**Your assignment:** Quote all entries exactly, leaving pictures aside.

━━━━━━

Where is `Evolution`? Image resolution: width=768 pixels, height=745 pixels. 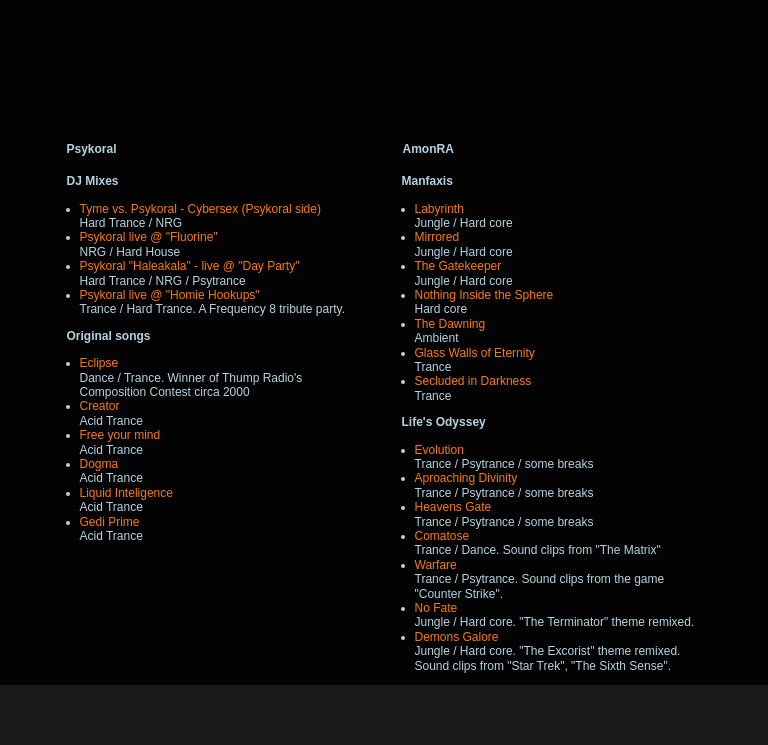
Evolution is located at coordinates (439, 450).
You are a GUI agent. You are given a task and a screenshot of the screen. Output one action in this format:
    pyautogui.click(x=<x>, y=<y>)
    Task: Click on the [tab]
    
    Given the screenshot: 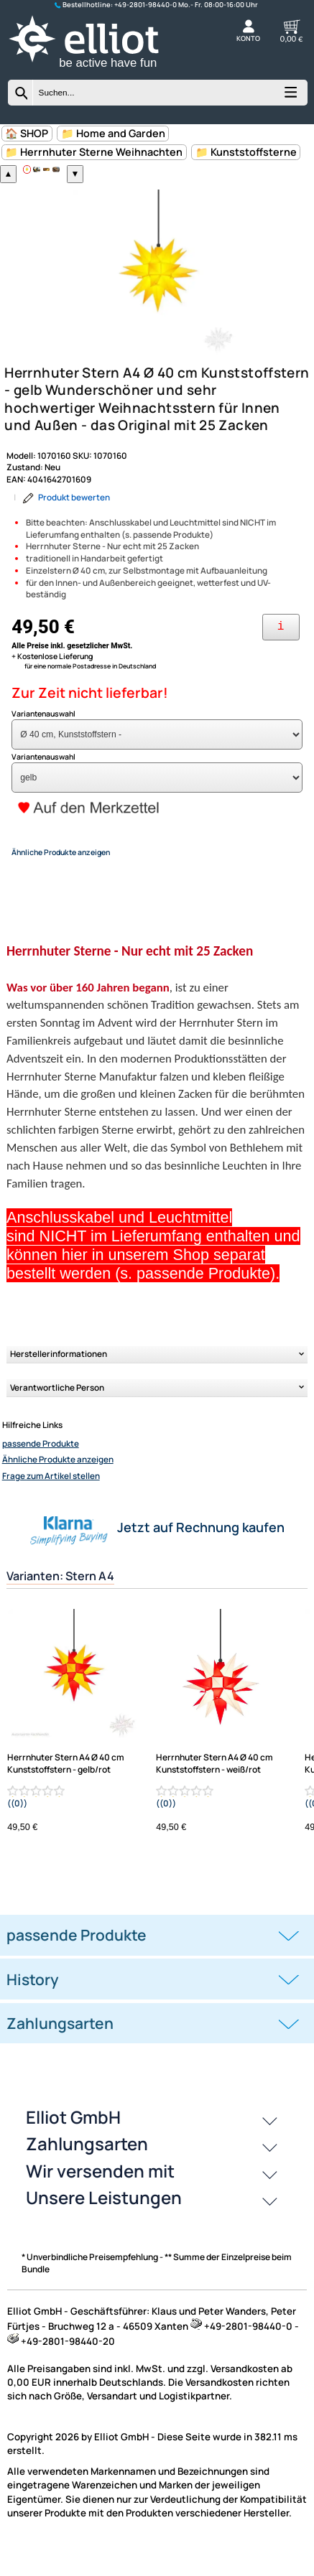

━━━━━━

**Expected answer:**
Where is `Evolution`? Image resolution: width=768 pixels, height=745 pixels. 
Evolution is located at coordinates (439, 450).
You are a GUI agent. You are given a task and a screenshot of the screen. Output one action in this format:
    pyautogui.click(x=<x>, y=<y>)
    Task: Click on the [tab]
    
    Given the screenshot: 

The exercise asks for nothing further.